NUCLEAR SCAN: MRI and CT provide important means of initial localization of carcinoid tumors or their metastases; however, their detection rates and sensitivities are lower than imaging with 111In-pentetreotide scintigraphy. SRS: Somatostatin receptor scintigraphy (SRS) can be done by using MIBG, DTPA Octreoitide or 111In pentreotide (Octreoscan).The latter is the gold standard for imaging carcinoid and other neuroendocrine tumors and depends upon the presence of somatostatin receptor. This is fairly specific for neuroendocrine tumors since these receptors are present in 85-90% of all of these types of tumor. Sensitivity of this study can be enhanced by simultaneous use of SPECT.

TREATMENT:

Surgery:
It is curative. Surgery is the most effective treatment for both local tumor effects and symptoms caused by the secretory agents because it removes the primary lesion.

Chemotherapy:
Conventional chemotherapeutic agents such as streptozotocin, 5-FU, doxorubicin, and cyclophosphamide are helpful. Etoposide can be used effectively either alone or in combination with cisplatin. However chemotherapy may be beneficial for selected cases of advanced tumors that do not respond to other forms of therapy.

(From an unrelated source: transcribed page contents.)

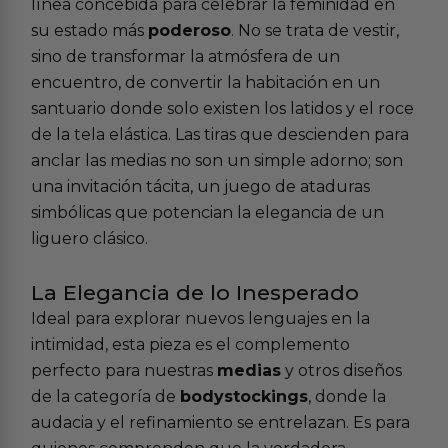
línea concebida para celebrar la feminidad en
su estado más
poderoso
. No se trata de vestir,
sino de transformar la atmósfera de un
encuentro, de convertir la habitación en un
santuario donde solo existen los latidos y el roce
de la tela elástica. Las tiras que descienden para
anclar las medias no son un simple adorno; son
una invitación tácita, un juego de ataduras
simbólicas que potencian la elegancia de un
liguero clásico.
La Elegancia de lo Inesperado
Ideal para explorar nuevos lenguajes en la
intimidad, esta pieza es el complemento
perfecto para nuestras
medias
y otros diseños
de la categoría de
bodystockings
, donde la
audacia y el refinamiento se entrelazan. Es para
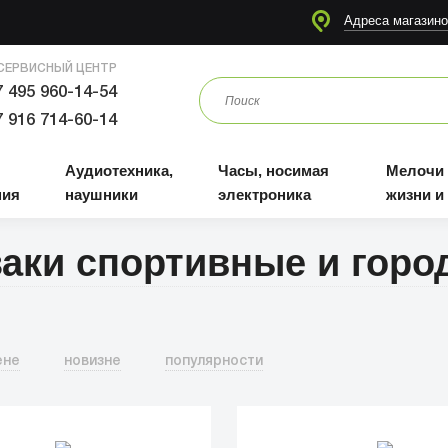
я
Аудиотехника, наушники
Часы, носимая электроника
Мелочи для жизни и отдыха
Адреса магазино
СЕРВИСНЫЙ ЦЕНТР
 495 960-14-54
 916 714-60-14
Аудиотехника,
Часы, носимая
Мелочи
ния
наушники
электроника
жизни и
аки спортивные и горо
ене
новизне
популярности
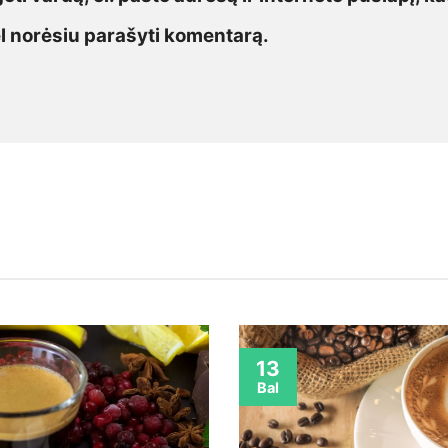
vėl norėsiu parašyti komentarą.
13
Bal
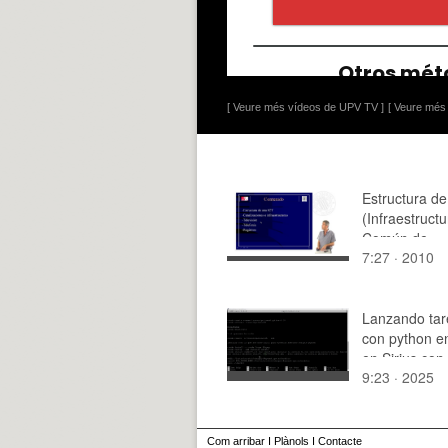
[ Veure més vídeos de UPV TV ]
[ Veure més 
Estructura d
(Infraestructu
Común de
7:27 · 2010
Telecomunica
Lanzando tar
con python en
en Sirius co
9:23 · 2025
3. Creación de
shell
Com arribar
I
Plànols
I
Contacte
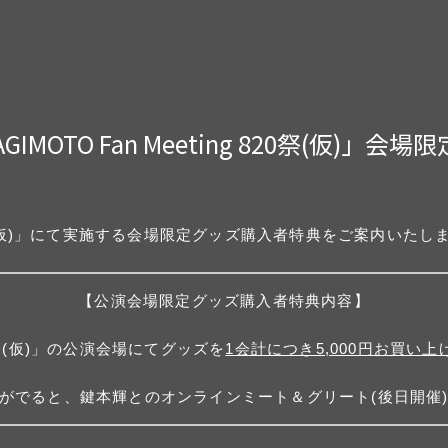
KAGIMOTO Fan Meeting 820祭(仮
ng 820祭(仮)」にて実施する会場限定グッズ購入者特典をご案内いたし
【公演会場限定グッズ購入者特典内容】
 820祭(仮)」の公演会場にてグッズを
1会計につき5,000円お買い上
がでると、鍵本輝とのオンラインミート＆グリート(後日開催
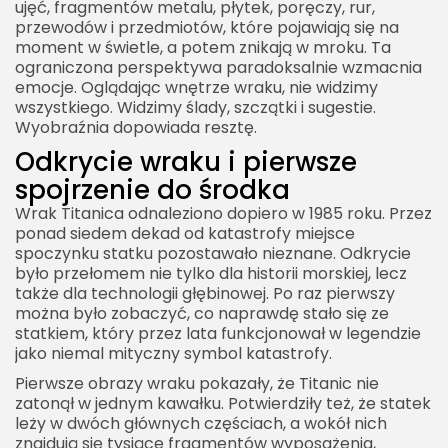
ujęć, fragmentów metalu, płytek, poręczy, rur,
przewodów i przedmiotów, które pojawiają się na
moment w świetle, a potem znikają w mroku. Ta
ograniczona perspektywa paradoksalnie wzmacnia
emocje. Oglądając wnętrze wraku, nie widzimy
wszystkiego. Widzimy ślady, szczątki i sugestie.
Wyobraźnia dopowiada resztę.
Odkrycie wraku i pierwsze
spojrzenie do środka
Wrak Titanica odnaleziono dopiero w 1985 roku. Przez
ponad siedem dekad od katastrofy miejsce
spoczynku statku pozostawało nieznane. Odkrycie
było przełomem nie tylko dla historii morskiej, lecz
także dla technologii głębinowej. Po raz pierwszy
można było zobaczyć, co naprawdę stało się ze
statkiem, który przez lata funkcjonował w legendzie
jako niemal mityczny symbol katastrofy.
Pierwsze obrazy wraku pokazały, że Titanic nie
zatonął w jednym kawałku. Potwierdziły też, że statek
leży w dwóch głównych częściach, a wokół nich
znajdują się tysiące fragmentów wyposażenia,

Embolization or chemoembolisation
Selective arterial catheterization and either Embolization, or chemoembolization, is beneficial and decreases symptoms due local pressure effect and decreasing humoral output. However, the duration of palliation may be limited because of either recurrence or revascularization of lesions. Hepatic artery embolization can be used if associated liver metastasis are present.

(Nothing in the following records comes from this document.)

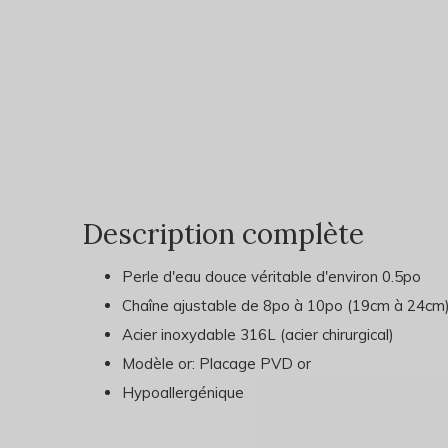
Description complète
Perle d'eau douce véritable d'environ 0.5po
Chaîne ajustable de 8po à 10po (19cm à 24cm
Acier inoxydable 316L (acier chirurgical)
Modèle or: Placage PVD or
Hypoallergénique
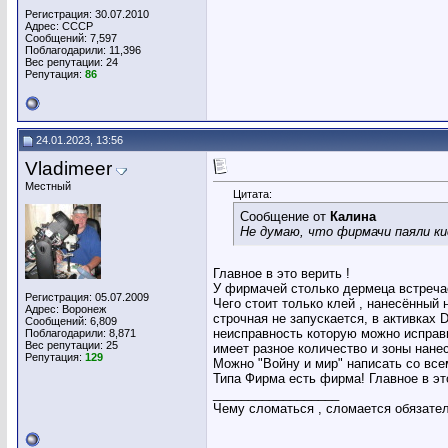
Регистрация: 30.07.2010
Адрес: СССР
Сообщений: 7,597
Поблагодарили: 11,396
Вес репутации:
24
Репутация:
86
24.01.2023, 13:56
Vladimeer
Местный
Цитата:
Сообщение от
Калина
Не думаю, что фирмачи паяли ки
Главное в это верить !
У фирмачей столько дермеца встречае
Регистрация: 05.07.2009
Чего стоит только клей , нанесённый 
Адрес: Воронеж
строчная не запускается, в активках 
Сообщений: 6,809
неисправность которую можно исправи
Поблагодарили: 8,871
Вес репутации:
25
имеет разное количество и зоны нанес
Репутация:
129
Можно "Войну и мир" написать со все
Типа Фирма есть фирма! Главное в это
__________________
Чему сломаться , сломается обязательн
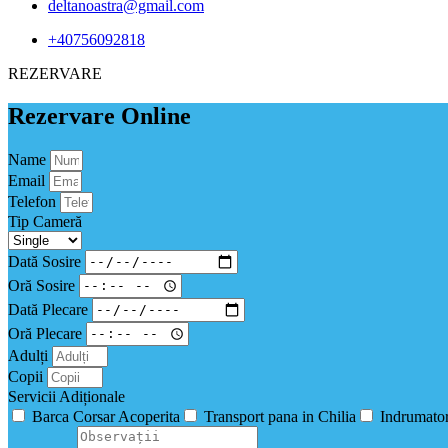
deltanoastra@gmail.com
+40756092818
REZERVARE
Rezervare Online
Name
Email
Telefon
Tip Cameră
Dată Sosire
Oră Sosire
Dată Plecare
Oră Plecare
Adulți
Copii
Servicii Adiționale
Barca Corsar Acoperita
Transport pana in Chilia
Indrumator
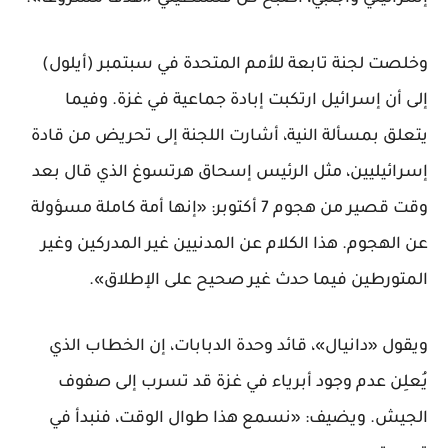
وخلصت لجنة تابعة للأمم المتحدة في سبتمبر (أيلول)
إلى أن إسرائيل ارتكبت إبادة جماعية في غزة. وفيما
يتعلق بمسألة النية، أشارت اللجنة إلى تحريض من قادة
إسرائيليين، مثل الرئيس إسحاق هرتسوغ الذي قال بعد
وقت قصير من هجوم 7 أكتوبر: «إنها أمة كاملة مسؤولة
عن الهجوم. هذا الكلام عن المدنيين غير المدركين وغير
المتورطين فيما حدث غير صحيح على الإطلاق».
ويقول «دانيال»، قائد وحدة الدبابات، إن الخطاب الذي
يُعلِن عدم وجود أبرياء في غزة قد تسرب إلى صفوف
الجيش. ويضيف: «نسمع هذا طوال الوقت، فنبدأ في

131I-MIBG therapy More than 70% of carcinoids concentrate MIBG. The use of 131I-MIBG therapy can be considered early in an adjuvant setting after surgery to eradicate occult disease or later for treatment of disseminated disease.

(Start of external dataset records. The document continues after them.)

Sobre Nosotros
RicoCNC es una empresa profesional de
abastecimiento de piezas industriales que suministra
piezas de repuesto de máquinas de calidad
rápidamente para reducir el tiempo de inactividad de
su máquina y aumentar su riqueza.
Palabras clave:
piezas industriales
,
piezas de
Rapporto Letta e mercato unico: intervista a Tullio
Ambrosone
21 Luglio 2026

Medical therapy: It is more useful in patients with carcinoid syndrome. Somatostatin analogs: Somatostatin through its physiological functions in the gastrointestinal tract inhibits the secretion of pancreatic and intestinal hormones. Somatostatin acts through high-affinity G protein-coupled membrane receptors. Examples are Octreotide and Lanreotide thermore.

New therapeutical developments:
A new so-called "universal" somatostatin analog, named SOM230 is under evaluation. Endostatin, thalidomide and angiogenesis inhibiting drugs are also under evaluation. Cryosurgery and radio frequency ablation are in developmental stages.